**About this exercise:**
An exact copy of the records is required, minus the pictures they hold.

[Stored data]
▬▬▬▬▬▬
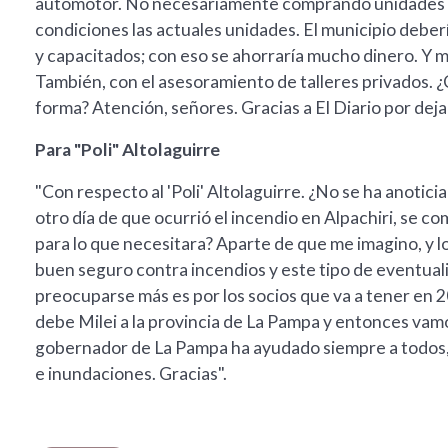
automotor. No necesariamente comprando unidades n
condiciones las actuales unidades. El municipio debe
y capacitados; con eso se ahorraría mucho dinero. Y 
También, con el asesoramiento de talleres privados. 
forma? Atención, señores. Gracias a El Diario por dej
Para "Poli" Altolaguirre
"Con respecto al 'Poli' Altolaguirre. ¿No se ha anotic
otro día de que ocurrió el incendio en Alpachiri, se c
para lo que necesitara? Aparte de que me imagino, y l
buen seguro contra incendios y este tipo de eventuali
preocuparse más es por los socios que va a tener en 2
debe Milei a la provincia de La Pampa y entonces vam
gobernador de La Pampa ha ayudado siempre a todos, a
e inundaciones. Gracias".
▬▬▬▬▬▬
**Exercise answer:**
automotor. No necesariamente comprando unidades n
condiciones las actuales unidades. El municipio debe
y capacitados; con eso se ahorraría mucho dinero. Y 
También, con el asesoramiento de talleres privados. 
forma? Atención, señores. Gracias a El Diario por dej
Para "Poli" Altolaguirre
"Con respecto al 'Poli' Altolaguirre. ¿No se ha anotic
otro día de que ocurrió el incendio en Alpachiri, se c
para lo que necesitara? Aparte de que me imagino, y l
buen seguro contra incendios y este tipo de eventuali
preocuparse más es por los socios que va a tener en 2
debe Milei a la provincia de La Pampa y entonces vam
gobernador de La Pampa ha ayudado siempre a todos, a
e inundaciones. Gracias".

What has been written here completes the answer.